MYOC – Juvenile Open Angle Glaucoma

Autosomal dominant juvenile open angle glaucoma (JOAG) is strongly associated with heterozygous missense variants in the myocilin gene (MYOC). Clinical reports have identified multiple families in which MYOC variants segregate with early-onset elevated intraocular pressure and optic nerve damage, defining a clear genetic etiology for JOAG (PMID:23886590).

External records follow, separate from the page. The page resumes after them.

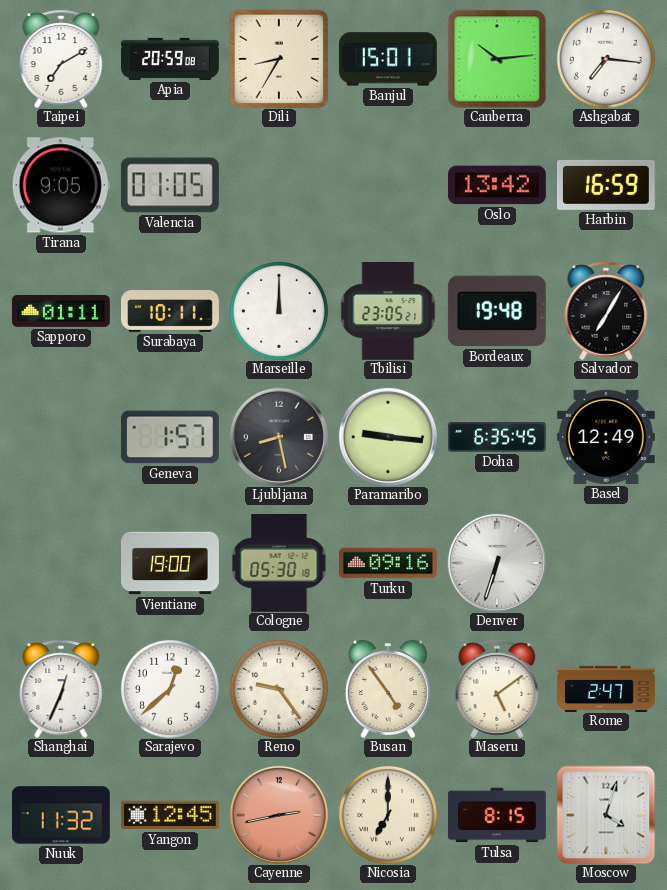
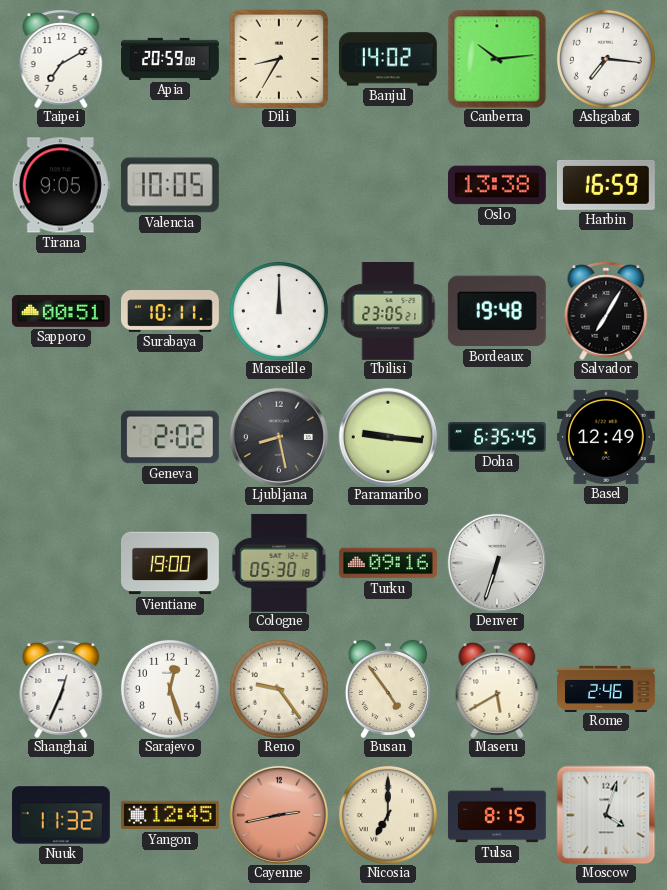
Banjul: 15:01 -> 14:02
Valencia: 01:05 -> 10:05
Oslo: 13:42 -> 13:38
Sapporo: 01:11 -> 00:51
Geneva: 1:57 -> 2:02
Sarajevo: 12:38 -> 12:27
Maseru: 5:09 -> 5:40
Rome: 2:47 -> 2:46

Genetic evidence spans at least five unrelated families, including a large Pakistani pedigree with 8 affected individuals carrying the novel c.1130C>G (p.Thr377Arg) variant and an Iranian cohort of 23 JOAG probands in which 17.4% harbored heterozygous MYOC mutations, all demonstrating autosomal dominant transmission (PMID:18385784). De novo occurrences (e.g., c.761C>T (p.Pro254Leu)) in sporadic JOAG cases further support pathogenicity (PMID:27080696).

The variant spectrum includes at least 34 different damaging MYOC missense changes (e.g., p.Gly367Arg, p.Tyr437His, p.Asn480Lys) and truncating alleles, with recurrent founder mutations such as p.Gly367Arg in Chinese families. Population screening indicates a JOAG prevalence of MYOC mutations of 8–36% across cohorts, with carrier frequency varying by ethnicity. One representative pathogenic allele is c.1130C>G (p.Thr377Arg).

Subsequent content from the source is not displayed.